C’est d’autant plus inquiétant que cette double crise du système partisan et de la culture politique renvoie in fine à une troisième dimension, plus fondamentale encore et qui se nourrit des deux précédentes tout autant qu’elle les alimente : une crise de l’identité américaine. Plus encore qu’économique, sociale ou géographique (opposant par exemple les habitants des petites villes oubliées de la mondialisation et les « insiders » des grandes métropoles), cette crise est de nature culturelle et touche à l’idée même de l’Amérique. Ce pays a toujours été un fantasme autant qu’une réalité. Mais rarement les termes dans lesquels les différentes sensibilités formulent ce fantasme ont été si éloignés, entre l’arc-en-ciel des minorités et le White Power conservateur et raciste, entre une religiosité littéraliste refermée sur elle-même et une tradition de tolérance, entre l’utopie réactionnaire et le progressisme libéral, entre la promotion d’un monde ouvert et le repli sur soi. C’est la tolérance à l’altérité, si fondamentale pourtant dans le modèle américain, qui semble avoir perdu la partie.

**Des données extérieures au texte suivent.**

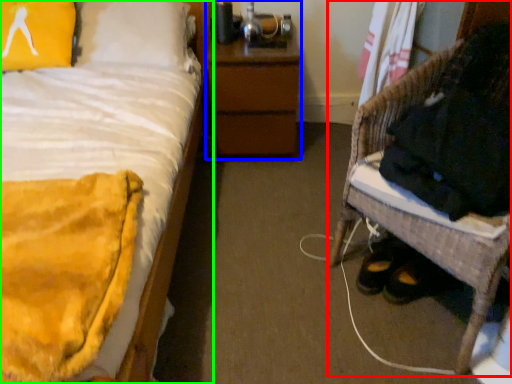 Question: Estimate the real-world distances between objects in this image. Which object is farther from furniture (highlighted by a red box), nightstand (highlighted by a blue box) or bed (highlighted by a green box)?

Choices:
 (A) nightstand
 (B) bed

Answer: (B) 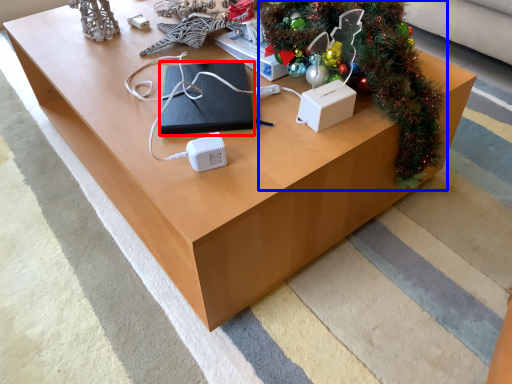 Question: Which of the following is the farthest to the observer, pad (highlighted by a red box) or christmas tree (highlighted by a blue box)?

Choices:
 (A) pad
 (B) christmas tree

Answer: (A)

À sa façon, cette Amérique en crise ne nous parle pas que d’elle-même : même si son histoire est singulière, les tensions qui la traversent – les « ombres » dont parle Dick Howard – ne nous sont pas totalement étrangères. Mais la crise profonde qui touche son système politique affecte ce qui, depuis la fin de la Guerre de sécession, lui a toujours permis de résoudre ces tensions et de se relancer. L’inquiétude profonde qui anime ce livre aura sans doute trouvé un peu de soulagement dans les midterms de novembre qui ont vu l’amorce d’un retour à la normale. Les foucades de Trump auront une fin. Espérons qu’il en sera de même pour la crise de la démocratie américaine.